Durée: 1h36 - Distribution: TFM

Un petit film d'action faisant toujours du bien, me voilà face à Next avec une histoire qui me paraît plutôt intéressante: un magicien de Las Vegas a un don hors du commun: il peut prédire ce qui va lui arriver dans les deux minutes qui viennent. Après avoir fait échouer un hold-up dans un casino, il est repéré par le FBI qui, comme par hasard, cherche quelqu'un pour retrouver une bombe atomique russe qui a été volée. Forcement, notre magicien ne veut pas et s'enfuit avec la fille qui lui donne des visions... comme par hasard. S'en suit une sorte de road movie où Cage court avec Biel poursuivis par Moore. La fin est fort surprenante et terriblement énervante.

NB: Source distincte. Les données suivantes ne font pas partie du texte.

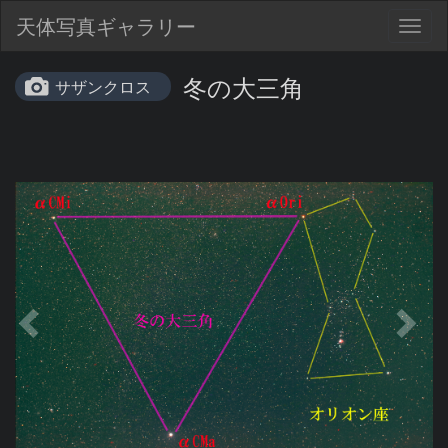
天体写真ギャラリー
Togg
navig
冬の大三角
サザンクロス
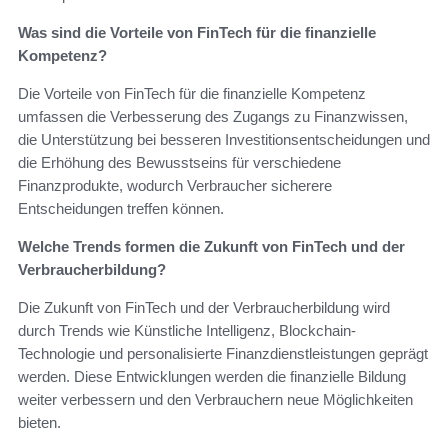
Was sind die Vorteile von FinTech für die finanzielle
Kompetenz?
Die Vorteile von FinTech für die finanzielle Kompetenz
umfassen die Verbesserung des Zugangs zu Finanzwissen,
die Unterstützung bei besseren Investitionsentscheidungen und
die Erhöhung des Bewusstseins für verschiedene
Finanzprodukte, wodurch Verbraucher sicherere
Entscheidungen treffen können.
Welche Trends formen die Zukunft von FinTech und der
Verbraucherbildung?
Die Zukunft von FinTech und der Verbraucherbildung wird
durch Trends wie Künstliche Intelligenz, Blockchain-
Technologie und personalisierte Finanzdienstleistungen geprägt
werden. Diese Entwicklungen werden die finanzielle Bildung
weiter verbessern und den Verbrauchern neue Möglichkeiten
bieten.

Que dire de ce film d'action raté qui provoque malheureusement l'ennui par un manque de rythme, par des dialogues véritablement nuls et un jeu d'acteur pas toujours en phase. Ce reproche devient un euphémisme quand on regarde Jessica Biel (ex 7 à la maison, ce qui en dit long sur les exigences du directeur de casting). Elle joue comme un pied, a toujours une scène de retard et c'est peut-être méchant mais quand dans ses visions, Nicolas Cage la voit exploser avec la bombe, on est presque soulagé. Le sus nommé Cage s'en sort parce qu'il est bien obligé (il produit le film). la seule qui joue bien est Julianne Moore, véritablement dans son rôle même si elle n'est pas aidée. Finalement, le seul suspense du film tient dans les cheveux de Nicolas Cage: Sont-ce des implants ou pas.

On peut tout de même sauver les scènes d'actions de la deuxième partie du film et le rythme qui tient éveillé. le film n'est pas complètement à jeter mais il aurait fallu un peu plus d'inventivité et plus de réflexions pour nous proposer quelque chose d'acceptable.